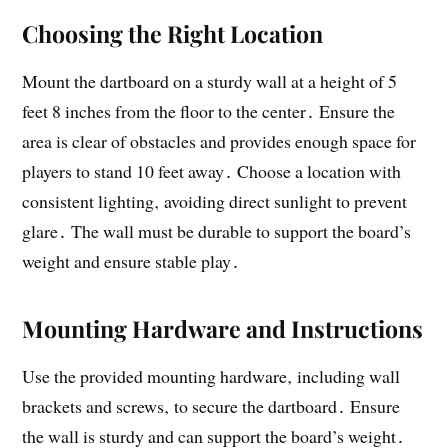
Choosing the Right Location
Mount the dartboard on a sturdy wall at a height of 5
feet 8 inches from the floor to the center․ Ensure the
area is clear of obstacles and provides enough space for
players to stand 10 feet away․ Choose a location with
consistent lighting‚ avoiding direct sunlight to prevent
glare․ The wall must be durable to support the board’s
weight and ensure stable play․
Mounting Hardware and Instructions
Use the provided mounting hardware‚ including wall
brackets and screws‚ to secure the dartboard․ Ensure
the wall is sturdy and can support the board’s weight․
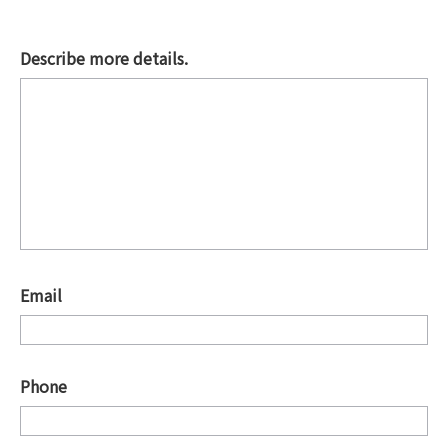
Describe more details.
*
Email
*
Phone
*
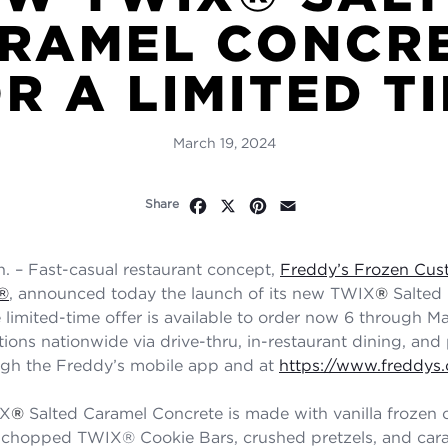
RAMEL CONCR
R A LIMITED T
March 19, 2024
Facebook
X
Pinterest
Email
Share
 – Fast-casual restaurant concept,
Freddy’s Frozen Cus
®
,
announced today the launch of its new TWIX
®
Salted
limited-time offer is available to order now 6 through May
tions nationwide via drive-thru, in-restaurant dining, and
ugh the Freddy’s mobile app and at
https://www.freddys
IX
®
Salted Caramel Concrete is made with vanilla frozen 
 chopped TWIX® Cookie Bars, crushed pretzels, and cara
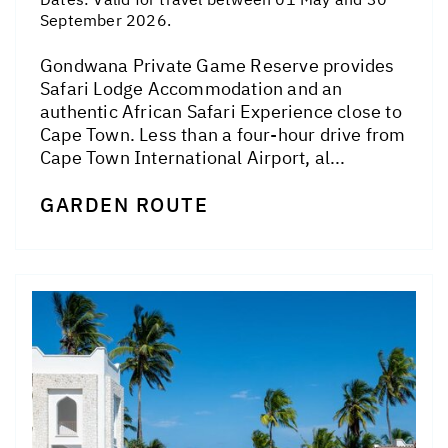
September 2026.
Gondwana Private Game Reserve provides
Safari Lodge Accommodation and an
authentic African Safari Experience close to
Cape Town. Less than a four-hour drive from
Cape Town International Airport, al...
GARDEN ROUTE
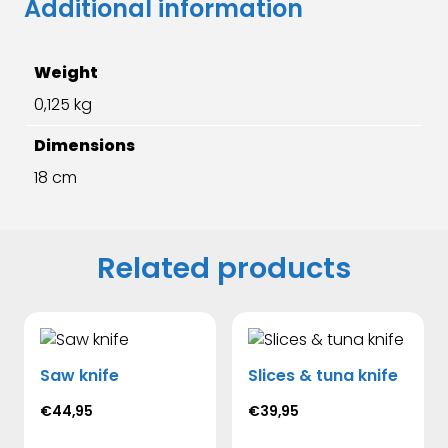
Additional information
Weight
0,125 kg
Dimensions
18 cm
Related products
Saw knife
Slices & tuna knife
€
44,95
€
39,95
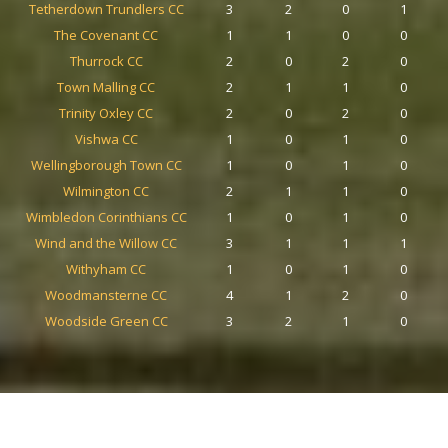
Tetherdown Trundlers CC
3
2
0
1
The Covenant CC
1
1
0
0
Thurrock CC
2
0
2
0
Town Malling CC
2
1
1
0
Trinity Oxley CC
2
0
2
0
Vishwa CC
1
0
1
0
Wellingborough Town CC
1
0
1
0
Wilmington CC
2
1
1
0
Wimbledon Corinthians CC
1
0
1
0
Wind and the Willow CC
3
1
1
1
Withyham CC
1
0
1
0
Woodmansterne CC
4
1
2
0
Woodside Green CC
3
2
1
0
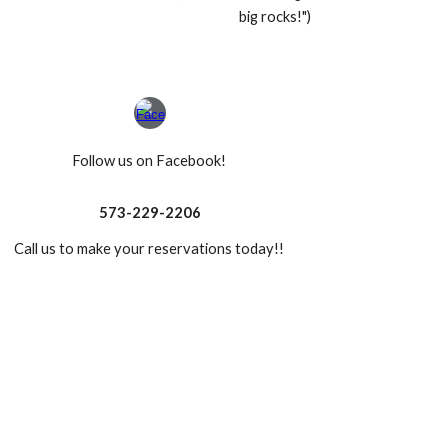
big rocks!")
Follow us on Facebook!
573-229-2206
Call us to make your reservations today!!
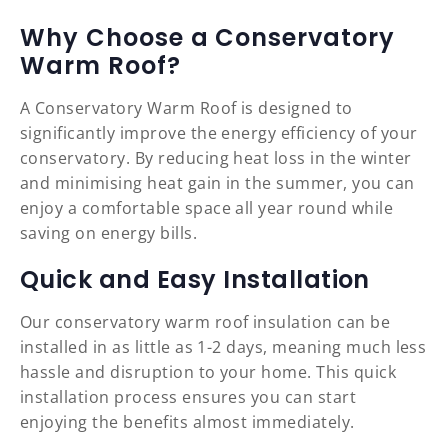
Why Choose a Conservatory
Warm Roof?
A Conservatory Warm Roof is designed to
significantly improve the energy efficiency of your
conservatory. By reducing heat loss in the winter
and minimising heat gain in the summer, you can
enjoy a comfortable space all year round while
saving on energy bills.
Quick and Easy Installation
Our conservatory warm roof insulation can be
installed in as little as 1-2 days, meaning much less
hassle and disruption to your home. This quick
installation process ensures you can start
enjoying the benefits almost immediately.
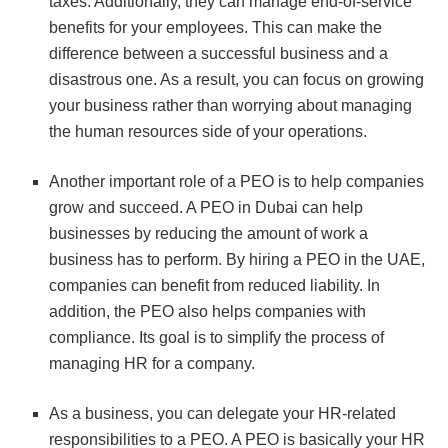
taxes. Additionally, they can manage end-of-service
benefits for your employees. This can make the
difference between a successful business and a
disastrous one. As a result, you can focus on growing
your business rather than worrying about managing
the human resources side of your operations.
Another important role of a PEO is to help companies
grow and succeed. A PEO in Dubai can help
businesses by reducing the amount of work a
business has to perform. By hiring a PEO in the UAE,
companies can benefit from reduced liability. In
addition, the PEO also helps companies with
compliance. Its goal is to simplify the process of
managing HR for a company.
As a business, you can delegate your HR-related
responsibilities to a PEO. A PEO is basically your HR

[What you will do]:
Please repeat the data verbatim and leave the pictures out of your copy.

[Task result]:
Choosing the Right Location
Mount the dartboard on a sturdy wall at a height of 5
feet 8 inches from the floor to the center․ Ensure the
area is clear of obstacles and provides enough space for
players to stand 10 feet away․ Choose a location with
consistent lighting‚ avoiding direct sunlight to prevent
glare․ The wall must be durable to support the board’s
weight and ensure stable play․
Mounting Hardware and Instructions
Use the provided mounting hardware‚ including wall
brackets and screws‚ to secure the dartboard․ Ensure
the wall is sturdy and can support the board’s weight․
Describe more details.
*
Email
*
Phone
*
RAMEL CONCR
R A LIMITED T
March 19, 2024
Facebook
X
Pinterest
Email
Share
 – Fast-casual restaurant concept,
Freddy’s Frozen Cus
®
,
announced today the launch of its new TWIX
®
Salted
limited-time offer is available to order now 6 through May
tions nationwide via drive-thru, in-restaurant dining, and
ugh the Freddy’s mobile app and at
https://www.freddys
IX
®
Salted Caramel Concrete is made with vanilla frozen 
 chopped TWIX® Cookie Bars, crushed pretzels, and cara
September 2026.
Gondwana Private Game Reserve provides
Safari Lodge Accommodation and an
authentic African Safari Experience close to
Cape Town. Less than a four-hour drive from
Cape Town International Airport, al...
GARDEN ROUTE
Additional information
Weight
0,125 kg
Dimensions
18 cm
Related products
Saw knife
Slices & tuna knife
€
44,95
€
39,95
Tetherdown Trundlers CC
3
2
0
1
The Covenant CC
1
1
0
0
Thurrock CC
2
0
2
0
Town Malling CC
2
1
1
0
Trinity Oxley CC
2
0
2
0
Vishwa CC
1
0
1
0
Wellingborough Town CC
1
0
1
0
Wilmington CC
2
1
1
0
Wimbledon Corinthians CC
1
0
1
0
Wind and the Willow CC
3
1
1
1
Withyham CC
1
0
1
0
Woodmansterne CC
4
1
2
0
Woodside Green CC
3
2
1
0
big rocks!")
Follow us on Facebook!
573-229-2206
Call us to make your reservations today!!
Why Choose a Conservatory
Warm Roof?
A Conservatory Warm Roof is designed to
significantly improve the energy efficiency of your
conservatory. By reducing heat loss in the winter
and minimising heat gain in the summer, you can
enjoy a comfortable space all year round while
saving on energy bills.
Quick and Easy Installation
Our conservatory warm roof insulation can be
installed in as little as 1-2 days, meaning much less
hassle and disruption to your home. This quick
installation process ensures you can start
enjoying the benefits almost immediately.
taxes. Additionally, they can manage end-of-service
benefits for your employees. This can make the
difference between a successful business and a
disastrous one. As a result, you can focus on growing
your business rather than worrying about managing
the human resources side of your operations.
Another important role of a PEO is to help companies
grow and succeed. A PEO in Dubai can help
businesses by reducing the amount of work a
business has to perform. By hiring a PEO in the UAE,
companies can benefit from reduced liability. In
addition, the PEO also helps companies with
compliance. Its goal is to simplify the process of
managing HR for a company.
As a business, you can delegate your HR-related
responsibilities to a PEO. A PEO is basically your HR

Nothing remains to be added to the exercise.